Human+Kind: Monse's Story

Monse:Photo Credit: Carlos Rodriquez, Red Cross Volunteer

Monse:Photo Credit: Carlos Rodriquez, Red Cross Volunteer

Migration affects the lives of millions across the United States, the Americas, and globally. The Human+Kind project seeks to highlight the stories of migrants in the US-Mexico borderlands and the work of humanitarian organizations to support them, including the work of the Red Cross. For more from this project, please click here.

"I'm from Guanajuato, Mexico, and I’ve been in Tijuana for almost two years. I lived in North Carolina for 12 years. Due to domestic violence, I fled back to my mother’s home in Guanajuato with my two daughters. My ex-husband had threatened me with a firearm and, in fact, had injured me enough to send me to the hospital. So, in 2014, I returned to Mexico.

"Life in Guanajuato was very different than what we lived in North Carolina. My daughters did not speak Spanish well so they struggled in school. After some time, I tried to return to the United States with my daughters. I tried to cross twice but was unsuccessful. Without enough money to pay a coyote [smuggler] to get us all across, I had to make the difficult decision to send them without me. As American citizens, they were able to get back legally [and safely]. They live with their father in North Carolina. I got stuck in Mexico. Once he had my daughters, my ex-husband said I was on my own.

"I had not seen my daughters in more than two years, and I finally was able to see them via Skype during the custody hearing. We spent nearly five hours in court — he testified in person while I was in Tijuana presenting my side [through the Internet]. My daughters stated they did not want to live with me, that they loved their father more than they loved me. There were moments of tension, moments of joy (because I at least got to see my daughters). I presented myself as best I could. I couldn't look weak, I couldn't cry or get angry.

"I see families walking together in Tijuana, going out to eat. I ask myself: What are [my daughters] doing? How are they? Are they eating? Are they sleeping? Do they miss me? Will they still love me? What is their life like? How much have they grown? How much have they changed?

"I may not know the answers to these questions until the day I see them again or until they grow up. One day, when I have them in front of me, they themselves will give me their answers.

"The guards at the detention center in Eagle Pass, Texas, said they were punishing us for entering the country illegally. They'd make us take scalding hot showers. The shower handles said hot and cold but only hot water would come out. At first, the water felt nice. But then the water would burn and we'd come out with our skin red and irritated. They'd turn up the air conditioner to get the area as cold as they could get it, and my body would shiver.

"At night, they'd keep the air conditioner set to super cold; during the day they'd sometimes turn it off. It was an unbearable heat. The building was made of metal, making the brutal Texas heat even worse. There were 60 or 70 of us in a giant warehouse full of beds. You could smell the sewage and other bad odors. When they transported us to the courthouse, they would handcuff us, shackle our feet, and cover our mouths with masks. Some women would ask why they cover our mouths and the guards would say it was because we were dirty and full of diseases. They had locked us up with criminals who had committed horrible crimes — and they treated us all that way.

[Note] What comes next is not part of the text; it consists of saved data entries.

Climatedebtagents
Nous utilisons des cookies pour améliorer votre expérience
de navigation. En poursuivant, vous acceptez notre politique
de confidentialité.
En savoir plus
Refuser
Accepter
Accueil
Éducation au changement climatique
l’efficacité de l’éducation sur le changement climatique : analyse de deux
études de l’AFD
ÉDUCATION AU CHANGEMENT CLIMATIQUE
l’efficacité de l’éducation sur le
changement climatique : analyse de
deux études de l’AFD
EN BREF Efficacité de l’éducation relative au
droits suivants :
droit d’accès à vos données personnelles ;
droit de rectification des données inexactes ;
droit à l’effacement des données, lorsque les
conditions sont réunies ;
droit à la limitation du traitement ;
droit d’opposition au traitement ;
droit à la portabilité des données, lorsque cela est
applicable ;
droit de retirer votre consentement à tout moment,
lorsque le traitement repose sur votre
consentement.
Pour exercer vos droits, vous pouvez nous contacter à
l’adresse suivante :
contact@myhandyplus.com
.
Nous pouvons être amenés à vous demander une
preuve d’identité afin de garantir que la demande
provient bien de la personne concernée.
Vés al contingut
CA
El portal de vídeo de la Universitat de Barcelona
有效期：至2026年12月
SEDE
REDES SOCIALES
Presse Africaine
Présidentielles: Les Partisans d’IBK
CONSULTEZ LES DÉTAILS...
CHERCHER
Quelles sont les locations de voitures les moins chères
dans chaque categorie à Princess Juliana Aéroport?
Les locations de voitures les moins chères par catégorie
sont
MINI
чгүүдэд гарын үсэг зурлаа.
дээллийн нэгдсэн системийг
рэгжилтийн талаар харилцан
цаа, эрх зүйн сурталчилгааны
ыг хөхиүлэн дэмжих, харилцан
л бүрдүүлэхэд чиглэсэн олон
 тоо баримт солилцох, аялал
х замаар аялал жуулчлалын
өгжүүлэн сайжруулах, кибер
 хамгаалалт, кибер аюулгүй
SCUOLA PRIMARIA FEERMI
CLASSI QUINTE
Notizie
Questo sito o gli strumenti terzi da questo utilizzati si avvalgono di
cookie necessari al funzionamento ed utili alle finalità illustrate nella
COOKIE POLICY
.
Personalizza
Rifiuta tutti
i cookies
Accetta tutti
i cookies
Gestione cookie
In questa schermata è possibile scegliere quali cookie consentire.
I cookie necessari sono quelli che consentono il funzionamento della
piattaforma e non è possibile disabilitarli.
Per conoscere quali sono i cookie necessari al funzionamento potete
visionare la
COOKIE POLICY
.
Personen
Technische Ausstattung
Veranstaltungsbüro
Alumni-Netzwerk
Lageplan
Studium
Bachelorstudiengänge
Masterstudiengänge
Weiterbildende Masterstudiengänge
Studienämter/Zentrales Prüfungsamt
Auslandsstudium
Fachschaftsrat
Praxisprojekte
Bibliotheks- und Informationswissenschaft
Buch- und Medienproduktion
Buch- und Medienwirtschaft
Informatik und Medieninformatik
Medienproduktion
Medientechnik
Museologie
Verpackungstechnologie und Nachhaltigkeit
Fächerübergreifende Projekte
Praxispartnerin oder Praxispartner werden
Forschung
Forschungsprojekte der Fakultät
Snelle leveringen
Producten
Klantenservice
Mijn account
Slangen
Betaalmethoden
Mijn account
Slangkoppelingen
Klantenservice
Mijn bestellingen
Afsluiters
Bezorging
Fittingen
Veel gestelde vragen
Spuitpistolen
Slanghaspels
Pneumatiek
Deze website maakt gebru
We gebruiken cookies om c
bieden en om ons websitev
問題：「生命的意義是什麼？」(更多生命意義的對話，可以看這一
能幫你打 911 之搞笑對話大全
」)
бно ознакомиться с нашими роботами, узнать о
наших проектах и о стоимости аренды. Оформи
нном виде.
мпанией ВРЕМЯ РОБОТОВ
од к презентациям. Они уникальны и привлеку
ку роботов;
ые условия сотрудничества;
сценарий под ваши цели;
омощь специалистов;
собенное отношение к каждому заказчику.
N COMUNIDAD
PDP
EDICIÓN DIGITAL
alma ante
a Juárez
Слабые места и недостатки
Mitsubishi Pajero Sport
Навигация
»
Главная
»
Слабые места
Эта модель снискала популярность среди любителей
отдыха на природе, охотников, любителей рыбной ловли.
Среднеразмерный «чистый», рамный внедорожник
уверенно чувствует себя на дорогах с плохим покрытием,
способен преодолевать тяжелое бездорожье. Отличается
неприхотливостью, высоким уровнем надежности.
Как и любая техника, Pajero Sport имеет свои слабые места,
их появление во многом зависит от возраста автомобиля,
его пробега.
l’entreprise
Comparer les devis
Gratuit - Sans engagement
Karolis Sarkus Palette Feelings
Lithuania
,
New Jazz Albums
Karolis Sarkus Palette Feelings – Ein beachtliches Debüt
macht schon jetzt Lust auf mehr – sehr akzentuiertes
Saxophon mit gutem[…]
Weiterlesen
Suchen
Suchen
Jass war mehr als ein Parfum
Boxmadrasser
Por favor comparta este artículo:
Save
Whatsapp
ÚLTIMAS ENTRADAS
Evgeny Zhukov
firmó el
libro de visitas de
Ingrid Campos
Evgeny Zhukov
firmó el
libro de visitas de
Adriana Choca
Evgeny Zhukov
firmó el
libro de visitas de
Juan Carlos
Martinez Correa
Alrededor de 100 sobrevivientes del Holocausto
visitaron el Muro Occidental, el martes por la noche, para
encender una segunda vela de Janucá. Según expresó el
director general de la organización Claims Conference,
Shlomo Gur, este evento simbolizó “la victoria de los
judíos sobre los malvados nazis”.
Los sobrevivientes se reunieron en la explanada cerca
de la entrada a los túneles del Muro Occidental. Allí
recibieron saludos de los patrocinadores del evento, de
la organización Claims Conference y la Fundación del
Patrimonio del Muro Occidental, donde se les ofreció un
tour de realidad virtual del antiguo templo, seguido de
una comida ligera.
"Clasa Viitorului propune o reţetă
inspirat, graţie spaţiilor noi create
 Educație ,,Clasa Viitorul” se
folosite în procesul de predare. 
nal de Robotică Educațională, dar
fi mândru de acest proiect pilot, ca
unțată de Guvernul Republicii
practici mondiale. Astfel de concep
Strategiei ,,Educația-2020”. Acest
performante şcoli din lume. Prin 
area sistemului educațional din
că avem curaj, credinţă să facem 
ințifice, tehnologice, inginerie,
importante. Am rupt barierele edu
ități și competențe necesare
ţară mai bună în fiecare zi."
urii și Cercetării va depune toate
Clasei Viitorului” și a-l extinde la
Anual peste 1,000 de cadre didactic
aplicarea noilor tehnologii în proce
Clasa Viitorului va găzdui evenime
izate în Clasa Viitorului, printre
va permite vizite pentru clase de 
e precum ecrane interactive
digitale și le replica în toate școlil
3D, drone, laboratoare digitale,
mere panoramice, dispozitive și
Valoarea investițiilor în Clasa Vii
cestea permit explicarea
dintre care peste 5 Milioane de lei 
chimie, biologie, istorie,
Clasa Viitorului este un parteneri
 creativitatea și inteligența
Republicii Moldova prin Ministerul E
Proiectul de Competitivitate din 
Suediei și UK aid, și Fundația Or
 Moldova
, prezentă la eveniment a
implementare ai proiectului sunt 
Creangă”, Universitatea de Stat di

"They would wake us up at four in the morning. We'd make our bed and get ready for breakfast. If one person did not do everything exactly right, they would punish us all. They would feed us rotten food. Sometimes we would stop eating for a few days but after awhile, you would just be too hungry and so you would eat whatever they served. The milk was spoiled, the few potatoes that floated in water smelled rancid and tasted bad, the tortillas were hard and the oatmeal was dry. They would serve the same for lunch. For dinner, they would serve a sandwich or a piece of ham, more oatmeal and tortillas, and beans. We all would look forward to breakfast on Wednesdays. They would serve us pancakes with a little butter and syrup, and more dry oatmeal, and rotten oranges. Wednesdays were super special. 

"Why would they punish us that way? The whole experience has been a bit difficult for me. [After about a month], I left the detention center a bit traumatized. I had nightmares for more than one year."